How materialized views saved our bacon

juliuscc

Julius Colliander Celik

Posted on November 16, 2023

How materialized views saved our bacon

The surprising tale of how a seemingly basic challenge had to be solved with materialized views

My team at Acast recently released a new feature ✨ Availability Calendar ✨ in our self-serve advertising platform. The Availability Calendar exposes which weeks of the year have available slots for host-read sponsorship on our different podcasts. This allows advertisers to better plan their campaigns, resulting in more relevant sponsorship requests – since they are now likely to have a more successful match. It both improves our sales efficiency and the user experience for our advertisers. You can read more about it here.

The biggest challenge when building the Availability Calendar was not functional. We knew how to implement a functional solution. The real challenge was making it fast. We started by building a naive solution, and then worked hard for two weeks to solve the performance issues that we faced. The first version was so slow that we brought down our database (including our two main products) with only eight users testing the new feature.

Let us take a look behind the scenes and explore how we used materialized views to release the Availability Calendar. 👀

Availability Calendar

Availability Calendar in action.

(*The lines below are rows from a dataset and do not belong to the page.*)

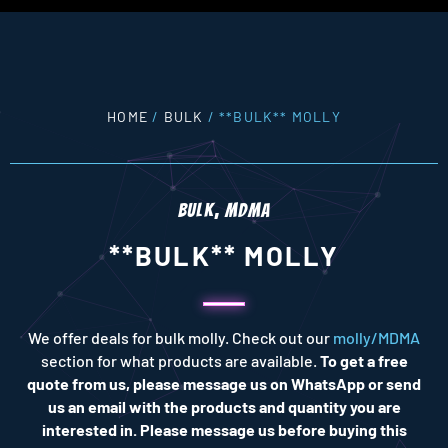
HOME
/
BULK
/ **BULK** MOLLY
BULK
,
MDMA
**BULK** MOLLY
We offer deals for bulk molly. Check out our
molly/MDMA
section for what products are available.
To get a free
quote from us, please message us on WhatsApp or send
us an email with the products and quantity you are
interested in. Please message us before buying this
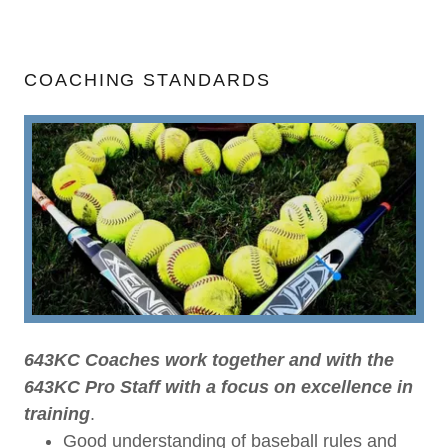
COACHING STANDARDS
643KC Coaches work together and with the
643KC Pro Staff with a focus on excellence in
training
.
Good understanding of baseball rules and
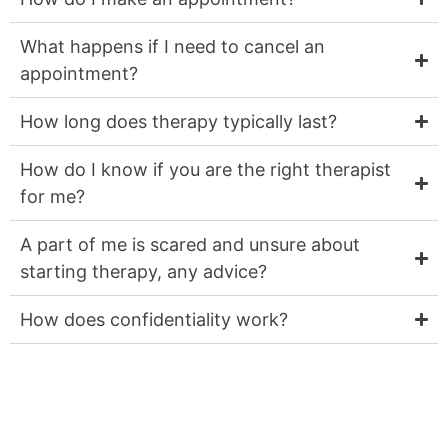
What happens if I need to cancel an
appointment?
How long does therapy typically last?
How do I know if you are the right therapist
for me?
A part of me is scared and unsure about
starting therapy, any advice?
How does confidentiality work?
Is a part of you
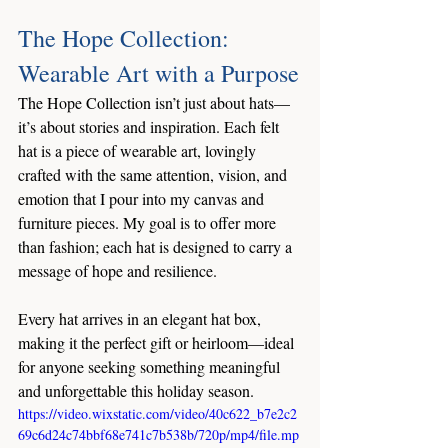
The Hope Collection: 
Wearable Art with a Purpose
The Hope Collection isn’t just about hats—
it’s about stories and inspiration. Each felt 
hat is a piece of wearable art, lovingly 
crafted with the same attention, vision, and 
emotion that I pour into my canvas and 
furniture pieces. My goal is to offer more 
than fashion; each hat is designed to carry a 
message of hope and resilience.
Every hat arrives in an elegant hat box, 
making it the perfect gift or heirloom—ideal 
for anyone seeking something meaningful 
and unforgettable this holiday season.
https://video.wixstatic.com/video/40c622_b7e2c2
69c6d24c74bbf68e741c7b538b/720p/mp4/file.mp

Instead of choosing to work with a show the user gets to choose which specific weeks to work with a show.

A little background

Team Mads (pronounced Team Ads) keeps track of every ad campaign booked at Acast in a single database table. Think of it as a treasure trove housing various ad types - from pre-recorded ads to host-read sponsorships and promos for our shows. And as you can imagine, there are a LOT of ads in there. The different types of ads support very different use cases, and to do this we support and store endless combinations of our 33 different targeting options. You could for example target your ad campaign to only appear on comedy shows that are being listened to in Arkansas from mobile devices.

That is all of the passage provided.